Once the line containing "Neue Klasse電動車" is located, output it and every line after it through the end of the records, exactly as written and nothing else.

Content starts

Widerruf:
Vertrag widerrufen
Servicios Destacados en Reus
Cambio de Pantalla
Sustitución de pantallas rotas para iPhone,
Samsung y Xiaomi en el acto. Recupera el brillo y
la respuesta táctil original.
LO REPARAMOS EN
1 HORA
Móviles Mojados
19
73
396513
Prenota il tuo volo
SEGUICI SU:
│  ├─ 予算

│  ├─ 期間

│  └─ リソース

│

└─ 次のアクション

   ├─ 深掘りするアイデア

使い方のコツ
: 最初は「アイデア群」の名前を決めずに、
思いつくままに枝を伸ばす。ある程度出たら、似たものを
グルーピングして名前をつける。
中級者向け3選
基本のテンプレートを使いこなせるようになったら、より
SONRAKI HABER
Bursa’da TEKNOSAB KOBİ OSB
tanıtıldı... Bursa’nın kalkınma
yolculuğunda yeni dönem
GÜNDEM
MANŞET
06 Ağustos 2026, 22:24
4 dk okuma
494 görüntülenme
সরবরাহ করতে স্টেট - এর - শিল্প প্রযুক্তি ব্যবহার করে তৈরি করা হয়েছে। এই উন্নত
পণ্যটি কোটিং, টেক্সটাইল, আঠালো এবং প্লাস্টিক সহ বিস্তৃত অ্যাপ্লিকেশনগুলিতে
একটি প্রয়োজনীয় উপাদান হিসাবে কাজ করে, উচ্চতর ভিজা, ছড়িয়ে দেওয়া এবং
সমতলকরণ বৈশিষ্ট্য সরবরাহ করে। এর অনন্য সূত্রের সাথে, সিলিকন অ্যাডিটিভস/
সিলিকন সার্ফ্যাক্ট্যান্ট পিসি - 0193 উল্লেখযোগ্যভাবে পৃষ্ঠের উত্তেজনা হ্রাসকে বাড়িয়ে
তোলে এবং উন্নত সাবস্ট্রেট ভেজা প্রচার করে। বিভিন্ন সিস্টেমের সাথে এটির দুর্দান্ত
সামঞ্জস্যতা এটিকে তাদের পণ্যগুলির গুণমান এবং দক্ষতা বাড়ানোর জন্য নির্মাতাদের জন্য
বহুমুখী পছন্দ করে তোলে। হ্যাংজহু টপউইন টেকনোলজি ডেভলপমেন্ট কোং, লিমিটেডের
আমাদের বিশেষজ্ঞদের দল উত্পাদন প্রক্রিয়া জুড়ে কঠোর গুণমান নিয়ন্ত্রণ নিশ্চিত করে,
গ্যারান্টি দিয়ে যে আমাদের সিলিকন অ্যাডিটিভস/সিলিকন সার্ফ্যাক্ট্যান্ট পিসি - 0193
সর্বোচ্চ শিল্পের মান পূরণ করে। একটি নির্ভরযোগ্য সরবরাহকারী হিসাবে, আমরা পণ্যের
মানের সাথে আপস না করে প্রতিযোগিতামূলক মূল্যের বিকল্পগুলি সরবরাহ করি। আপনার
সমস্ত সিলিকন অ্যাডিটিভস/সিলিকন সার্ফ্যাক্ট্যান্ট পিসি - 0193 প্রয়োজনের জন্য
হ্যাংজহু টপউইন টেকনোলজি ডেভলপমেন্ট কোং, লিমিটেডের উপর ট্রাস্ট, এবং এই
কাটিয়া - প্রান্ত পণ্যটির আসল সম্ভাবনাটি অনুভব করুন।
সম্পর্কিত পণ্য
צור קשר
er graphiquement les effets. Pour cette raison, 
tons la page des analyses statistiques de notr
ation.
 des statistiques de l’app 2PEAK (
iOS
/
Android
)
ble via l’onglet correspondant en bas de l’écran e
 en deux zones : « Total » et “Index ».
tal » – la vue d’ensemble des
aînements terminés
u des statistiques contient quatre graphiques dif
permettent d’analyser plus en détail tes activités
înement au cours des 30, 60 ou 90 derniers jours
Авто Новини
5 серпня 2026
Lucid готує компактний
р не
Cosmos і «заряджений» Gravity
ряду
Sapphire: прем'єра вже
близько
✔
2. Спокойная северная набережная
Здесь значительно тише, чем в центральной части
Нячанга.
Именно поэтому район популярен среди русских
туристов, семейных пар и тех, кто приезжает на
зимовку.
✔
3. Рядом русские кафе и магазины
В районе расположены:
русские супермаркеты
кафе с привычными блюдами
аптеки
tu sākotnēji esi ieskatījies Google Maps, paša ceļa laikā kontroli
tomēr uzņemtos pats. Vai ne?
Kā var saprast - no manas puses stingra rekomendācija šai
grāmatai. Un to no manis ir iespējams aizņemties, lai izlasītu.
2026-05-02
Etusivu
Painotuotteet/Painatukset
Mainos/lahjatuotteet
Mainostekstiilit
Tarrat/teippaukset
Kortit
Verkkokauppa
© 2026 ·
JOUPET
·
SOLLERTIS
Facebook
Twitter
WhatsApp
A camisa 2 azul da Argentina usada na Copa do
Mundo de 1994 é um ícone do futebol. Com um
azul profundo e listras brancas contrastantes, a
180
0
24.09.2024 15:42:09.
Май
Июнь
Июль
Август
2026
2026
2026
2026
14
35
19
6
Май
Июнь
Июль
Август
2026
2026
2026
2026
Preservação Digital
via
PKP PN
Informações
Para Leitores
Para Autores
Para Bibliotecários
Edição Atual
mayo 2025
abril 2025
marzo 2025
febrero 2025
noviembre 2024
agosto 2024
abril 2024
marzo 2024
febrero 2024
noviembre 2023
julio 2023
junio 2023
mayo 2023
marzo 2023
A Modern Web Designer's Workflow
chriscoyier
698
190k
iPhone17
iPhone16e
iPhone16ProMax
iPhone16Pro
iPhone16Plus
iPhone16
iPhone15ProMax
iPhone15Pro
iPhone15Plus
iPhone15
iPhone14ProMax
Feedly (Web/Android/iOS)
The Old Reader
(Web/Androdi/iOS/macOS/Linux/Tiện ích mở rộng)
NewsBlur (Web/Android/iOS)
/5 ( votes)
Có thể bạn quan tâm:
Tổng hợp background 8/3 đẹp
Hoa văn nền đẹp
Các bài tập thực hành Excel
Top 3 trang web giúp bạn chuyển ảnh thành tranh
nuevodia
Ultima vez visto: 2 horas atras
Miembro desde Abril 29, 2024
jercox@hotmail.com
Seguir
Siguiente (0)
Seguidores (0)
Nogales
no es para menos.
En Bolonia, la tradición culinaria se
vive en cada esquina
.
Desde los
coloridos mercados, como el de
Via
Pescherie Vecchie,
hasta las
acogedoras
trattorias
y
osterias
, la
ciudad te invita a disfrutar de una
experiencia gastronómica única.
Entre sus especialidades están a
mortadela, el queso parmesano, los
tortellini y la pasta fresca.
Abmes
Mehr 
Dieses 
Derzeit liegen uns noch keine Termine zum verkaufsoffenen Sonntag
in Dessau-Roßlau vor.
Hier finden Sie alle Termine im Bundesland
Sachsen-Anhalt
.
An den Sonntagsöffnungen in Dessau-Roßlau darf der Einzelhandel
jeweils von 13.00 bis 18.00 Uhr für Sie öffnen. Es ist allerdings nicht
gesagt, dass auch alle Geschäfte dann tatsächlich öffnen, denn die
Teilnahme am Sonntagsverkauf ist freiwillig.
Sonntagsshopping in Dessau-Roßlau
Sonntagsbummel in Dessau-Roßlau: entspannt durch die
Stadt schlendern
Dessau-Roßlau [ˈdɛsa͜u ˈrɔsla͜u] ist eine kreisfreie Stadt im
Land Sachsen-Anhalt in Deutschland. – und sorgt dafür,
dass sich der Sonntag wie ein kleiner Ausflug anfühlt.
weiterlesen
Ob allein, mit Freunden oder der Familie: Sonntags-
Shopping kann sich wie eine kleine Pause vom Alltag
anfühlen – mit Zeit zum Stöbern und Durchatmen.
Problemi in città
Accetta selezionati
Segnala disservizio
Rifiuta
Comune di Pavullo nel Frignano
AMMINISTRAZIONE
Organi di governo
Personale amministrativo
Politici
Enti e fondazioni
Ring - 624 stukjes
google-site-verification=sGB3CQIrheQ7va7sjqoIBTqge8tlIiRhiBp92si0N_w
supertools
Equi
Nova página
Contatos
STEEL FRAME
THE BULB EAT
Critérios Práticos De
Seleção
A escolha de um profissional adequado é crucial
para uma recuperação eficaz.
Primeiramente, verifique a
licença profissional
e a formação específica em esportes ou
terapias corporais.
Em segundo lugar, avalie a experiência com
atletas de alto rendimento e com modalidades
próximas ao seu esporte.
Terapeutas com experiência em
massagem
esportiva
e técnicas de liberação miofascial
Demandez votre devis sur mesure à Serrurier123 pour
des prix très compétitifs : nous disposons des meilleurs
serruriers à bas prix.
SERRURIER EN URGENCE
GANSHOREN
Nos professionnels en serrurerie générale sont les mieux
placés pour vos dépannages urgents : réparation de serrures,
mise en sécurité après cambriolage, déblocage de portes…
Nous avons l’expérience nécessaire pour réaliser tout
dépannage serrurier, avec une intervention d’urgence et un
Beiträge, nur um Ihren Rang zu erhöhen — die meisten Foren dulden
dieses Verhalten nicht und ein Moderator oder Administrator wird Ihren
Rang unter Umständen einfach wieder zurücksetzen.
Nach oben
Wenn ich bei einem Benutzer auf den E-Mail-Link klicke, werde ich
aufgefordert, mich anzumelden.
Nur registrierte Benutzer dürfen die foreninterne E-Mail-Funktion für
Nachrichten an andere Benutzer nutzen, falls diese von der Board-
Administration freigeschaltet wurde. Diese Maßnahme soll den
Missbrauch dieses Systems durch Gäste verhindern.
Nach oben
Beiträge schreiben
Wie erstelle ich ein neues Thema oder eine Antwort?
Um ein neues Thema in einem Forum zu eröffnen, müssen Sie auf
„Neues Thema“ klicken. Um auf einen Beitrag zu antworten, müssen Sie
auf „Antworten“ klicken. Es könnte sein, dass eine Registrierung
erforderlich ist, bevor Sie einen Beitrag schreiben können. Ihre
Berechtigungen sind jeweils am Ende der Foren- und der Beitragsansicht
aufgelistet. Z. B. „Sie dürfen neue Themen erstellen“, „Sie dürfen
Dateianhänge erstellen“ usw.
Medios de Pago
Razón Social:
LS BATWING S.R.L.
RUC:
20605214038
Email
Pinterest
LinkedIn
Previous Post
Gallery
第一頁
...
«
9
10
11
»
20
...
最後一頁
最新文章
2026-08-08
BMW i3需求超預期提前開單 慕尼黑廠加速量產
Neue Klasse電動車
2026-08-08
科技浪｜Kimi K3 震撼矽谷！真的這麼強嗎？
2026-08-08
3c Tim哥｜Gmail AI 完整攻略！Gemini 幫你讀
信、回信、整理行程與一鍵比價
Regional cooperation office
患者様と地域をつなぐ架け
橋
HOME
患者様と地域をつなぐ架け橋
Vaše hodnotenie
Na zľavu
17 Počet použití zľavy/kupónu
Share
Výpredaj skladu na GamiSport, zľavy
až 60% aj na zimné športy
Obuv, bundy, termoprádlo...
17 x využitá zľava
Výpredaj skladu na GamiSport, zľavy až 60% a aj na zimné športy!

Content ends

Answer section
Neue Klasse電動車
2026-08-08
科技浪｜Kimi K3 震撼矽谷！真的這麼強嗎？
2026-08-08
3c Tim哥｜Gmail AI 完整攻略！Gemini 幫你讀
信、回信、整理行程與一鍵比價
Regional cooperation office
患者様と地域をつなぐ架け
橋
HOME
患者様と地域をつなぐ架け橋
Vaše hodnotenie
Na zľavu
17 Počet použití zľavy/kupónu
Share
Výpredaj skladu na GamiSport, zľavy
až 60% aj na zimné športy
Obuv, bundy, termoprádlo...
17 x využitá zľava
Výpredaj skladu na GamiSport, zľavy až 60% a aj na zimné športy!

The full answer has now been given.